Irvine's quick thinking and ability to motivate people he doesn't know impress me. He is a CEC, so it's not like he's a slouch by any means.

When it all comes down to it, it's television. The way shows are edited these days, I find it impossible to make character judgements based on a television show.

Cheers! :beer:


----------



## mezzaluna (Aug 29, 2000)

Excellent observation, IMHO! All theatre is a type of manipulation, and this is more or less innocuous.... right? :look:


----------



## ishbel (Jan 5, 2007)

Just so WE understand one another. No, I'm not saying that because I haven't heard of someone they have to be AUTOMATICALLY an American chef... but it IS an American programme, I assume - and as I haven't heard of the gent, it would be a fair assumption to make in the circs. I have no great 'insight' into the British culinary scene. I have never claimed such. I have, however, unlike yourself, eaten at various Ramsay restaurants. I base my judgement on HIS food (not Mr Irvine's because, as I said, I do not know him).

You thought you could put me down in a PM. I did not 'reveal' what was in that PM here or anywhere else - so gie's a brek. 

You are a bully and it appears that you are able to get away with it on this forum.


----------



## dc sunshine (Feb 26, 2007)

Mezz I agree. Was reading thru this thread and was surprised to see that no-one had made such a comment yet. Yelling and impatience can and always will be a part of the trade - I've only a small experience of it but am convinced it goes hand in hand unless you're in a very exceptional situation.

I like both Irvine and Ramsay, for differing reasons. I dislike probably more things about Ramsay than Irvine, but both shows have different bents - no doubt influenced by producers/financiers, and exageration of the individual situation/basis of the show comes into it.

My 2 cents worth.....


----------



## someday (Aug 15, 2003)

Ummmm....I mean, I suppose that Ramsey can come off as a complete jerk on TV, but remember that he has some of the most loyal staff at his restaurants, (you can't run multiple units in multiple countries without loyal staff), and has worked in some of the best restaurants in England and France, and for some of the most respected chefs in the biz. 
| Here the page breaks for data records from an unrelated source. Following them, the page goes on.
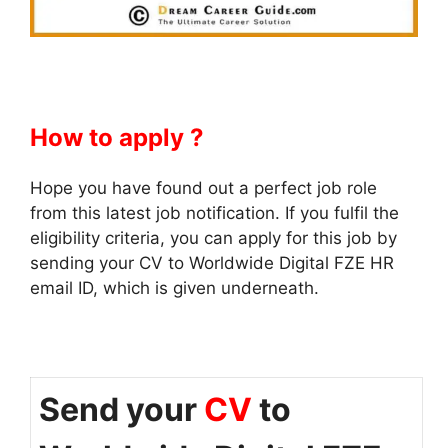
How to apply ?
Hope you have found out a perfect job role
from this latest job notification. If you fulfil the
eligibility criteria, you can apply for this job by
sending your CV to Worldwide Digital FZE HR
email ID, which is given underneath.
Send your
CV
to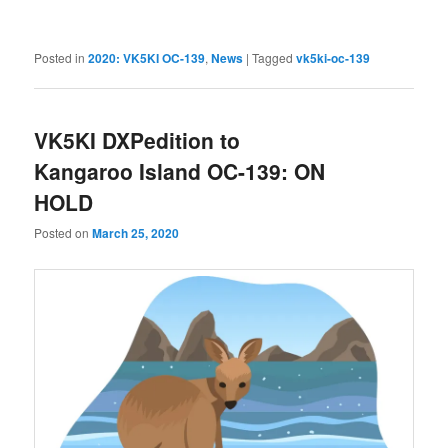
Posted in
2020: VK5KI OC-139
,
News
|
Tagged
vk5ki-oc-139
VK5KI DXPedition to
Kangaroo Island OC-139: ON
HOLD
Posted on
March 25, 2020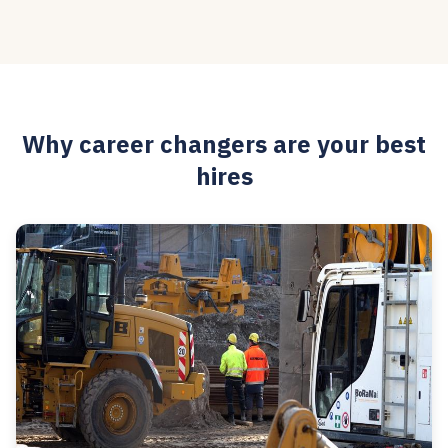
Why career changers are your best
hires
Don't know too much about Irvine, though I have seen the show a couple times. Seems OK. A good task manager and motivator, good at pumping volume. His food seems good, not great. Of course, I know I'm not seeing him at his best with unlimited ingredients, time, etc. 

But, I mean, Ramsey is one of the top chefs in the world, no real argument.


----------



## cat man (May 7, 2007)

A lawsuit filed in New York last month charged Gordon Ramsey, star of the upcoming reality show "Ramsey's Kitchen Nightmares," with faking scenes, including hiring actors to pose as customers. The parties were ordered to go to arbitration by a Manhattan judge.


----------



## cat man (May 7, 2007)

KY and I have battled before...
Remember that you have thick skin (as any kitchen requires), get over it and move on

Cat Man


----------



## bazza (Apr 2, 2007)

Ok I just had to Google Robert Irvine coz I'd never heard of him either! Seems he is a top pedigree chef started out in the Royal Navy at 15 yrs old and was swiftly recognised as a culinary talent. Promoted to Royal yacht Brittania he travelled all over the world cooking for anyone Royal, posh and important, lucky man! As for Ramsey, don't pay attention to all that effing and blinding, its just TV. Gordon Ramsey is one of the greatest chefs ever and you'd better believe it. You don't get all those michelin stars for nothing.


----------



## bluezebra (May 19, 2007)

I want to bring another perspective to this party. I like what I see of both on t.v. but that means nothing as Mezza aptly pointed out. 

But I work in advertising and marketing. One of the key rules of publicity and specifically free water-cooler-discussion-worthy word of mouth buzz which is what everyone yearns for is that you must do something worthy of discussing. I call it "controlled outrageousness". And it means sometimes you stage things. It makes for absolutely through the roof notariety but isn't so smashing for the unsuspecting audience who feel like they have been duped at times if it gets out.

Gordon Ramsay is pretty awesome at getting and brainstorming these types of situations. I honestly think he's pretty darn smart about it. He's obviously successful with a lot of it. Sometimes he will get bitten on the arse so to speak by it. But again in my opinion, if more restauranteurs were more savvy about this and about advertising/marketing there would be fewer restaurants going under. 

The old addage of "if you build it they will come" is pure non-sense. You have to tell or show people why they need or MUST come to your establishment. Then once you have them there you must be brilliantly consistent and deliver the "experience". 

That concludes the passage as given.